Data records:
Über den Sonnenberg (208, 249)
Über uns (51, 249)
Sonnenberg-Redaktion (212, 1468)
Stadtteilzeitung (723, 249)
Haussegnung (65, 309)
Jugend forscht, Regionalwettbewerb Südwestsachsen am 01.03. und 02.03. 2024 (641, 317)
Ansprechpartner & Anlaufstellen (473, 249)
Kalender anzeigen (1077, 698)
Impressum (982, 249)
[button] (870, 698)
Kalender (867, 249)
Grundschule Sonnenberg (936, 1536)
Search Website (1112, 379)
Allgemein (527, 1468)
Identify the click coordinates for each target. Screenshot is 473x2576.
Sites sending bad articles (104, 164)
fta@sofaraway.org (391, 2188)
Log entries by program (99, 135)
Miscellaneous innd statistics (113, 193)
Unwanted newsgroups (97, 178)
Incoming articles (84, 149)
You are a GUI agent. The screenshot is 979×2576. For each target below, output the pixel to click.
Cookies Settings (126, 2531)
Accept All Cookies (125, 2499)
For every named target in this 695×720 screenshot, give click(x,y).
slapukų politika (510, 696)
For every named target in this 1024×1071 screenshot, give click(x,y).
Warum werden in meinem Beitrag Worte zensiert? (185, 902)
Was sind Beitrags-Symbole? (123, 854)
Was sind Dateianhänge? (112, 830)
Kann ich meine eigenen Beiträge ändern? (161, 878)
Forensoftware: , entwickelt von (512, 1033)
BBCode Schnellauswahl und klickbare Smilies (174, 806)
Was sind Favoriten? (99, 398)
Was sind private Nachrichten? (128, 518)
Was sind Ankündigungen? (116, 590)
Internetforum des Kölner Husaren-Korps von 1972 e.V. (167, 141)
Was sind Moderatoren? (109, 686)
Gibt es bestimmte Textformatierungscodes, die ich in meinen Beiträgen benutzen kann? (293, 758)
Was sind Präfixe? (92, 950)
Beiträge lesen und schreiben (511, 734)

Task brief: Pick out, from the lines above, every one that contains the string "this".

Solution below:
For every named target in this 695×720 screenshot, give click(x,y).
For every named target in this 1024×1071 screenshot, give click(x,y).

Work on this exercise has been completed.